The involvement of oil and gas “supermajors” in clean energy has been an off-again, on-again affair. Perhaps the most well known story was BP’s 20-year adventure with solar manufacturing, which ended just as the global solar industry began to ramp up in 2011. A more promising example is Total’s majority ownership of SunPower.
Shell is also no stranger to solar, as Japan’s Showa Shell Sekiyu has been the financial backing behind the world’s only large cadmium indium gallium diselenide (CIGS or CIS) solar manufacturer, Solar Frontier. However, today Royal Dutch Shell itself dipped its toes into solar development with a roughly $200 million investment in Tennessee’s Silicon Ranch.
Shell has agreed to acquire a 44% interest in the developer from funds managed and/or advised by Partners Group. The transaction is expected to close in Q1 2018, and Shell will pay between $193 and $217 million, contingent on Silicon Ranch meeting certain milestones. A separate agreement will allow Shell to up its stake in the developer later if it chooses to.
Shell notes that the acquisition is part of its global New Energies portfolio, and will complement its sale of wholesale power in the United States.
Silicon Ranch will keep its existing management and the Silicon Ranch brand.
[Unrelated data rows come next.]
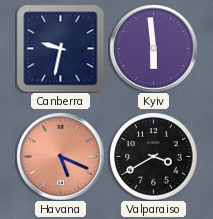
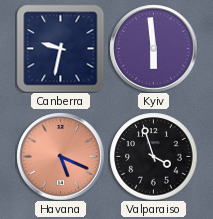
Valparaiso: 3:40 -> 3:57
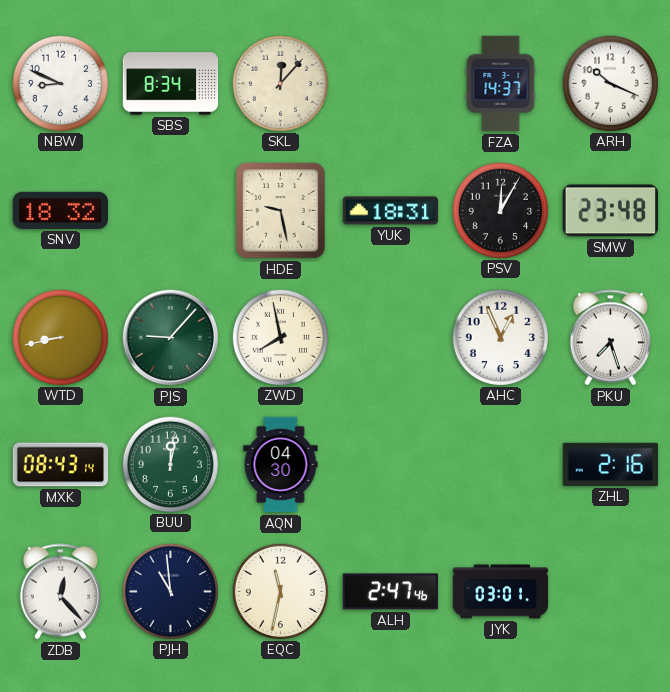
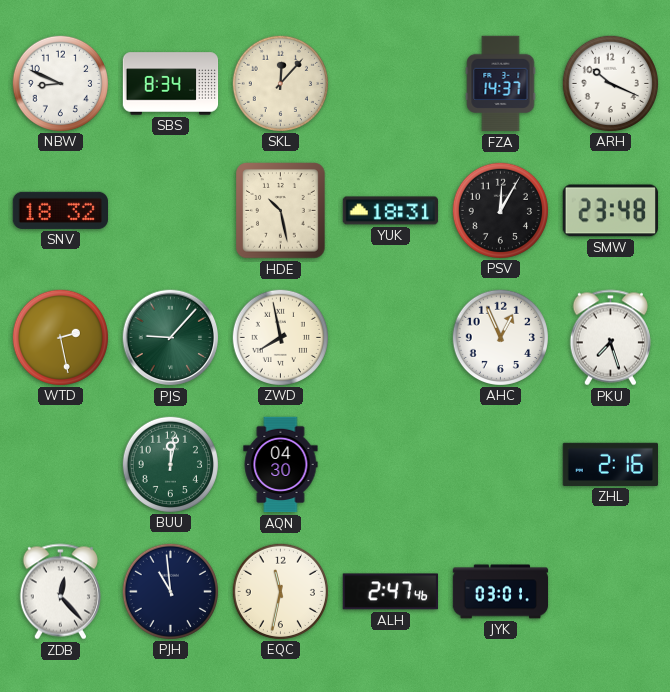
HDE: 9:28 -> 10:28
WTD: 8:43 -> 2:28
MXK: 08:43 -> none
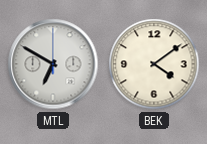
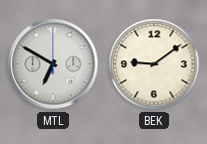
BEK: 4:09 -> 9:09
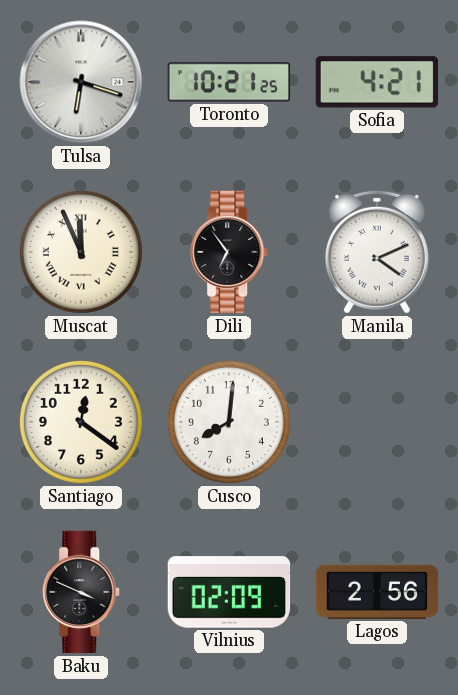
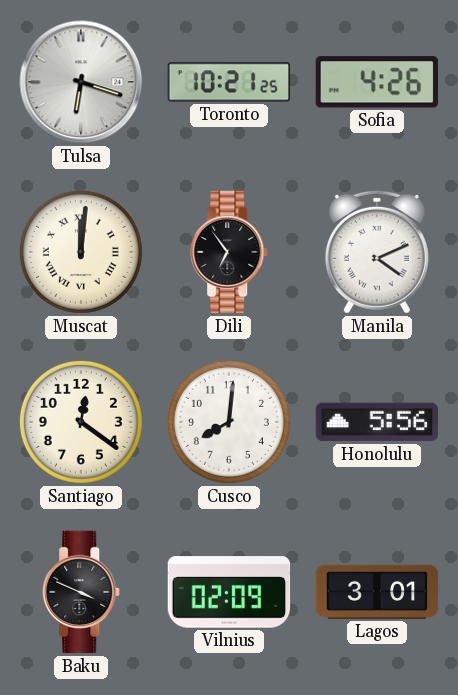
Sofia: 4:21 -> 4:26
Muscat: 11:56 -> 12:01
Honolulu: none -> 5:56
Lagos: 2:56 -> 3:01
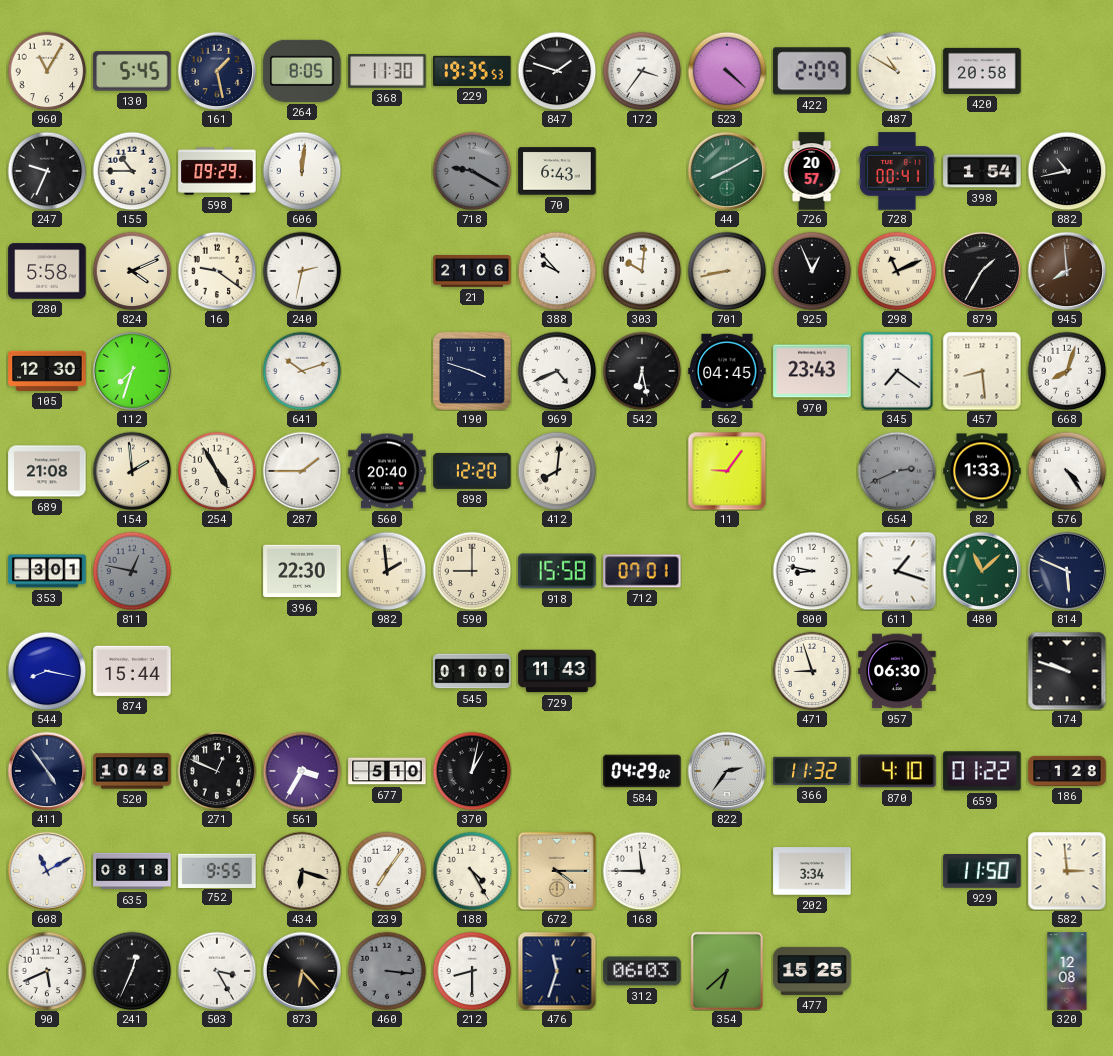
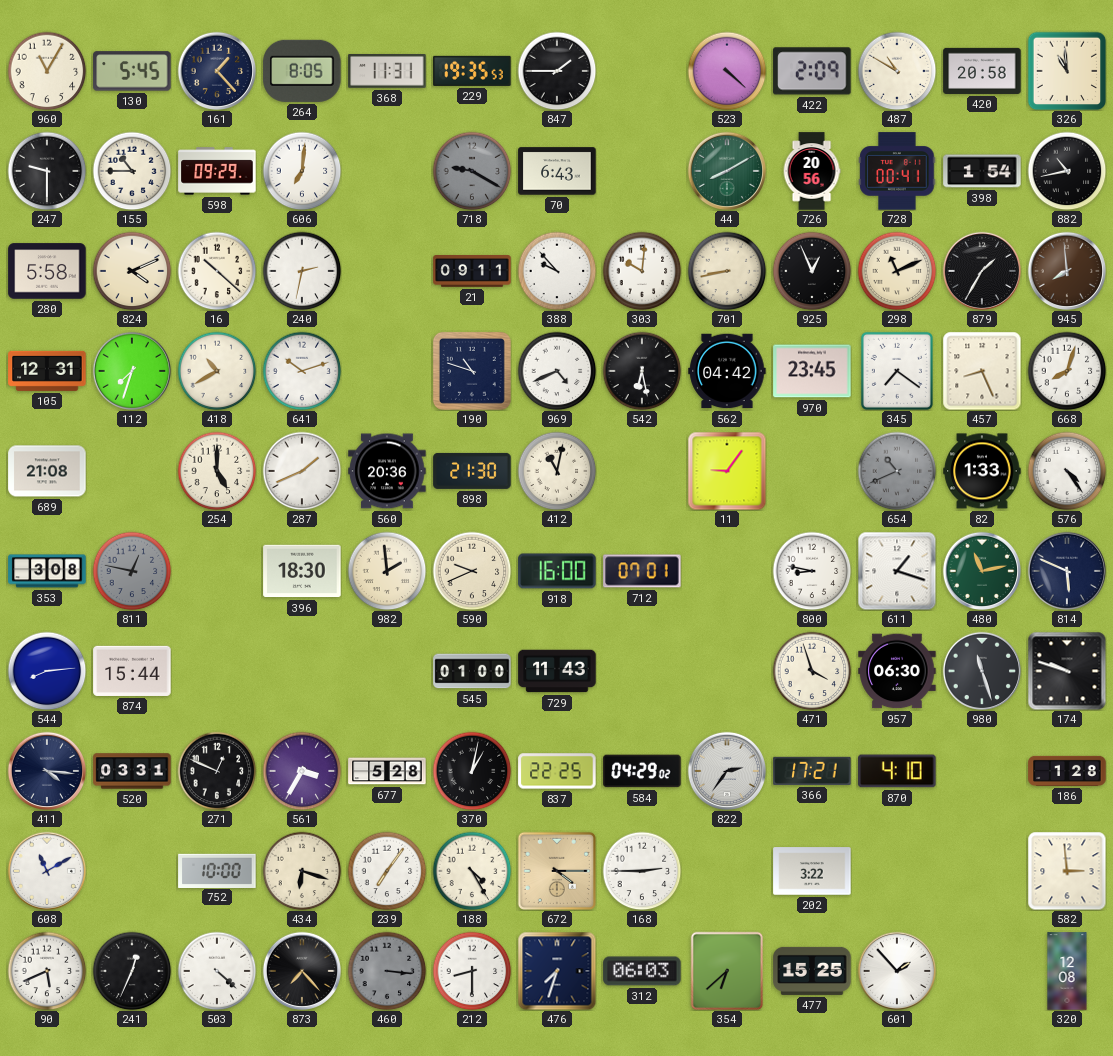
161: 1:28 -> 1:23
368: 11:30 -> 11:31
847: 1:48 -> 1:45
172: 3:36 -> none
326: none -> 10:59
247: 9:34 -> 9:30
606: 12:01 -> 7:01
726: 20:57 -> 20:56
16: 9:21 -> 10:22
21: 21:06 -> 09:11
105: 12:30 -> 12:31
418: none -> 10:40
190: 3:48 -> 10:48
562: 04:45 -> 04:42
970: 23:43 -> 23:45
457: 8:29 -> 8:26
154: 1:59 -> none
254: 4:55 -> 5:00
287: 1:45 -> 1:41
560: 20:40 -> 20:36
898: 12:20 -> 21:30
412: 8:01 -> 11:02
654: 2:41 -> 10:41
353: 3:01 -> 3:08
396: 22:30 -> 18:30
590: 9:00 -> 9:41
918: 15:58 -> 16:00
480: 11:08 -> 11:13
544: 8:17 -> 8:14
471: 8:57 -> 3:57
980: none -> 11:27
411: 4:54 -> 4:16
520: 10:48 -> 03:31
677: 5:10 -> 5:28
837: none -> 22:25
366: 11:32 -> 17:21
659: 01:22 -> none
635: 08:18 -> none
752: 9:55 -> 10:00
168: 11:45 -> 2:45
202: 3:34 -> 3:22
929: 11:50 -> none
503: 3:25 -> 4:22
873: 6:23 -> 7:23
476: 11:33 -> 7:33
601: none -> 1:53
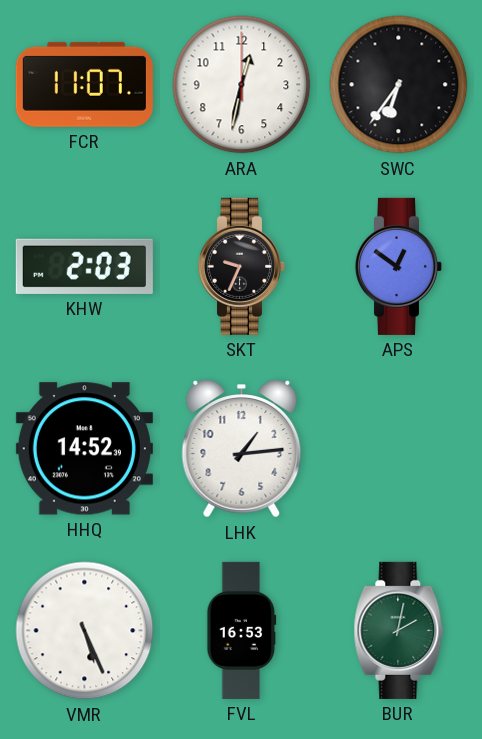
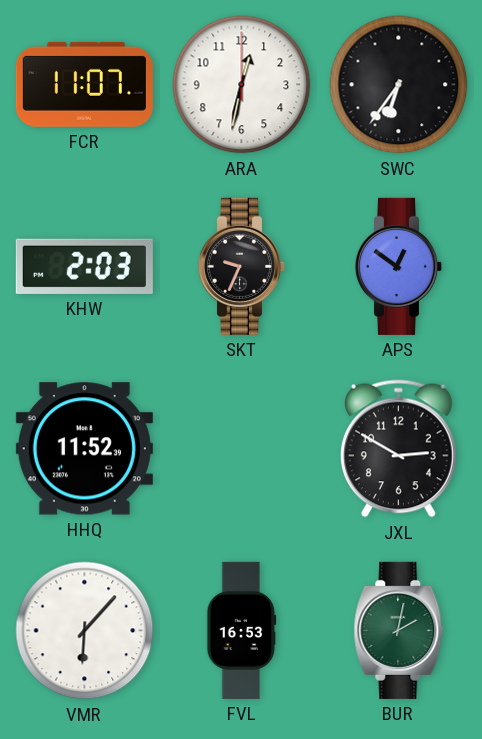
HHQ: 14:52 -> 11:52
LHK: 1:14 -> none
JXL: none -> 2:50
VMR: 5:26 -> 6:07
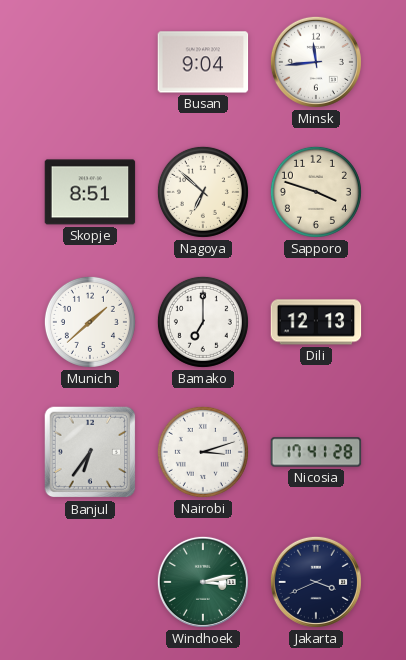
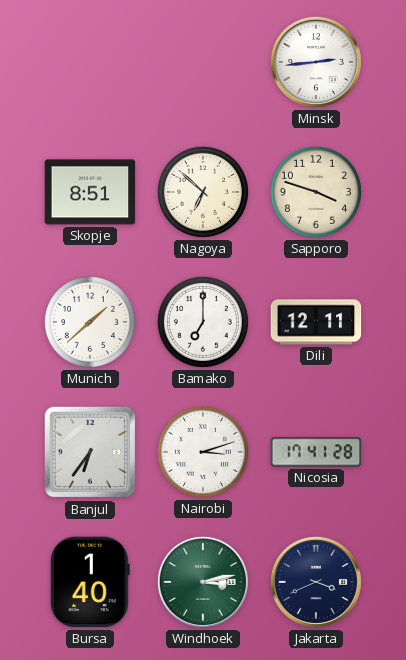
Busan: 9:04 -> none
Minsk: 11:44 -> 2:44
Dili: 12:13 -> 12:11
Bursa: none -> 1:40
In acquiring the company, Shell has bought a stake in a pioneering developer that has built a lot of solar in places where the technology was largely unheard of.
Among the company’s 880 MW of solar either already built, contracted or under construction are some of the first large solar projects in the Southern states of Tennessee, Arkansas and Mississippi, including a 50 MW solar plant in Hattiesburg, Mississippi.
Silicon Ranch also may be well suited to weather the current Section 201 trade case. In previous years the company has signed a number of large supply deals with First Solar, whose cadmium telluride thin film PV modules are not covered by the scope of the Section 201 investigation. Silicon Ranch has further informed pv magazine that it has modules secured from First Solar and other Tier 1 suppliers for all of the projects which it plans to build through the end of 2019.